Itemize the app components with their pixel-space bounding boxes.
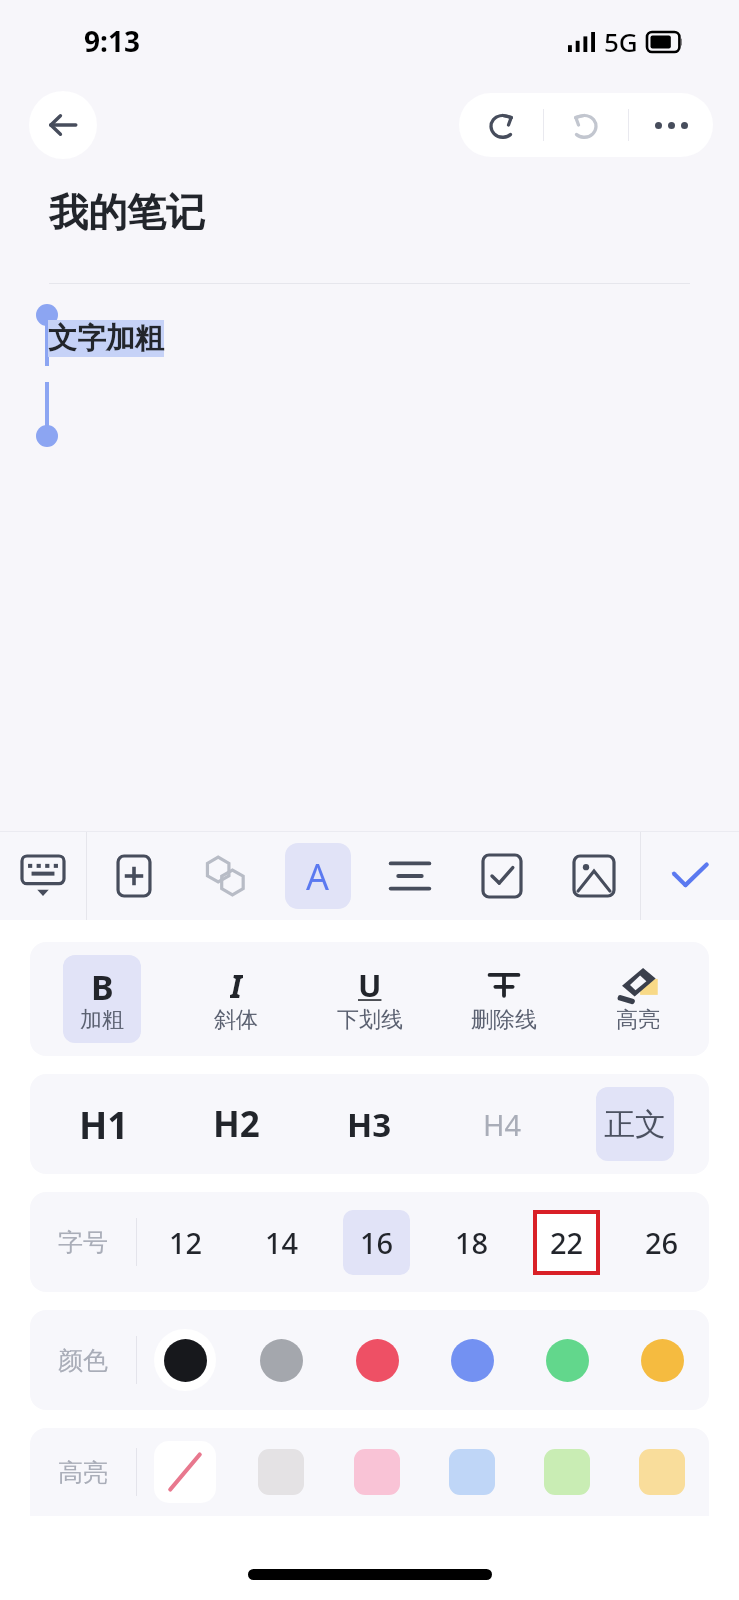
staticText: 我的笔记 bbox=[49, 188, 205, 237]
button[interactable]: Text color bbox=[536, 1329, 598, 1391]
button[interactable]: Highlight color bbox=[639, 1449, 685, 1495]
button[interactable]: Highlight color bbox=[544, 1449, 590, 1495]
staticText: U bbox=[358, 964, 382, 1006]
staticText: A bbox=[306, 852, 330, 901]
staticText: 9:13 bbox=[84, 22, 140, 60]
staticText: 高亮 bbox=[616, 1006, 660, 1034]
button[interactable]: H3 bbox=[330, 1087, 408, 1161]
button[interactable]: Done bbox=[641, 832, 739, 920]
staticText: 14 bbox=[265, 1223, 299, 1262]
button[interactable]: B bbox=[63, 955, 141, 1043]
staticText: H3 bbox=[347, 1102, 392, 1147]
button[interactable]: Text color bbox=[154, 1329, 216, 1391]
button[interactable]: Undo bbox=[459, 93, 543, 157]
button[interactable]: Text color bbox=[346, 1329, 408, 1391]
button[interactable]: 高亮 bbox=[599, 955, 677, 1043]
button[interactable]: Image bbox=[548, 832, 640, 920]
button[interactable]: More options bbox=[629, 93, 713, 157]
button[interactable]: Redo bbox=[544, 93, 628, 157]
staticText: H2 bbox=[213, 1100, 260, 1148]
button[interactable]: 16 bbox=[343, 1210, 410, 1275]
staticText: H4 bbox=[483, 1105, 522, 1144]
button[interactable]: 18 bbox=[438, 1210, 505, 1275]
button[interactable]: Insert bbox=[87, 832, 180, 920]
staticText: 16 bbox=[360, 1223, 394, 1262]
staticText: 12 bbox=[169, 1223, 203, 1262]
button[interactable]: Highlight color bbox=[354, 1449, 400, 1495]
button[interactable]: H4 bbox=[463, 1087, 541, 1161]
staticText: 文字加粗 bbox=[48, 320, 164, 357]
staticText: 22 bbox=[550, 1223, 584, 1262]
button[interactable]: Checklist bbox=[456, 832, 548, 920]
staticText: 斜体 bbox=[214, 1006, 258, 1034]
button[interactable]: Highlight color bbox=[449, 1449, 495, 1495]
button[interactable]: 12 bbox=[152, 1210, 219, 1275]
button[interactable]: Hide keyboard bbox=[0, 832, 86, 920]
staticText: B bbox=[91, 964, 114, 1006]
button[interactable]: Text color bbox=[631, 1329, 693, 1391]
staticText: I bbox=[230, 964, 243, 1006]
button[interactable]: 14 bbox=[248, 1210, 315, 1275]
button[interactable]: 删除线 bbox=[465, 955, 543, 1043]
staticText: 下划线 bbox=[337, 1006, 403, 1034]
staticText: 18 bbox=[455, 1223, 489, 1262]
staticText: 5G bbox=[604, 24, 638, 59]
button[interactable]: H2 bbox=[197, 1087, 275, 1161]
button[interactable]: U bbox=[331, 955, 409, 1043]
button[interactable]: No highlight bbox=[154, 1441, 216, 1503]
button[interactable]: 26 bbox=[628, 1210, 695, 1275]
button[interactable]: Align bbox=[364, 832, 456, 920]
staticText: 高亮 bbox=[58, 1457, 108, 1488]
staticText: 正文 bbox=[604, 1105, 666, 1144]
staticText: 26 bbox=[645, 1223, 679, 1262]
button[interactable]: Back bbox=[29, 91, 97, 159]
button[interactable]: H1 bbox=[65, 1087, 143, 1161]
button[interactable]: I bbox=[197, 955, 275, 1043]
staticText: 删除线 bbox=[471, 1006, 537, 1034]
button[interactable]: 正文 bbox=[596, 1087, 674, 1161]
button[interactable]: 22 bbox=[533, 1210, 600, 1275]
button[interactable]: Text format bbox=[272, 832, 364, 920]
staticText: 字号 bbox=[58, 1227, 108, 1258]
button[interactable]: Highlight color bbox=[258, 1449, 304, 1495]
button[interactable]: Link bbox=[180, 832, 272, 920]
staticText: 颜色 bbox=[58, 1345, 108, 1376]
button[interactable]: Text color bbox=[250, 1329, 312, 1391]
button[interactable]: Text color bbox=[441, 1329, 503, 1391]
staticText: 加粗 bbox=[80, 1006, 124, 1034]
staticText: H1 bbox=[79, 1099, 129, 1149]
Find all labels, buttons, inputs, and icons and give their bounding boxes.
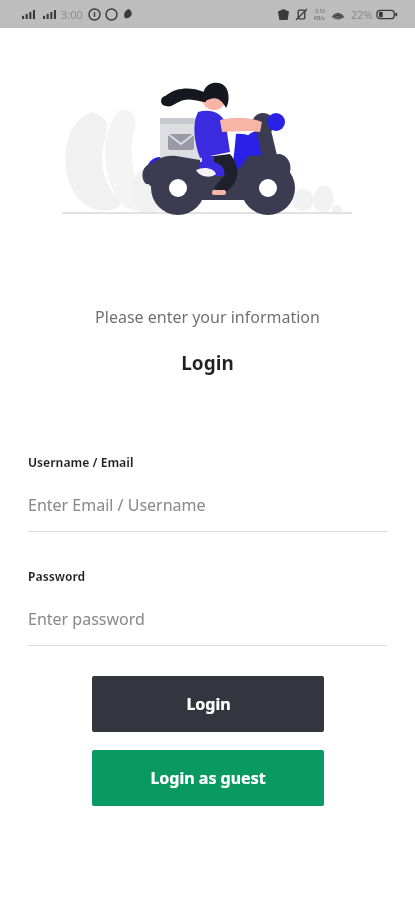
staticText: Enter Email / Username bbox=[28, 494, 206, 516]
staticText: Username / Email bbox=[28, 454, 134, 470]
staticText: Login as guest bbox=[150, 767, 266, 789]
staticText: Enter password bbox=[28, 608, 145, 630]
staticText: 3:00 bbox=[61, 7, 83, 22]
staticText: KB/s bbox=[314, 15, 325, 22]
staticText: 22% bbox=[351, 7, 373, 22]
staticText: Login bbox=[0, 350, 415, 376]
staticText: 3.10 bbox=[315, 8, 325, 15]
staticText: Please enter your information bbox=[0, 306, 415, 328]
staticText: Login bbox=[186, 693, 231, 715]
button[interactable]: Login as guest bbox=[92, 750, 324, 806]
button[interactable]: Enter password bbox=[28, 608, 387, 630]
button[interactable]: Login bbox=[92, 676, 324, 732]
staticText: Password bbox=[28, 568, 86, 584]
button[interactable]: Enter Email / Username bbox=[28, 494, 387, 516]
--------------------------------------------------
§ What you have to do:
How many lines in the material contain the string "Login"? Give the number alone.

§ Your solution:
5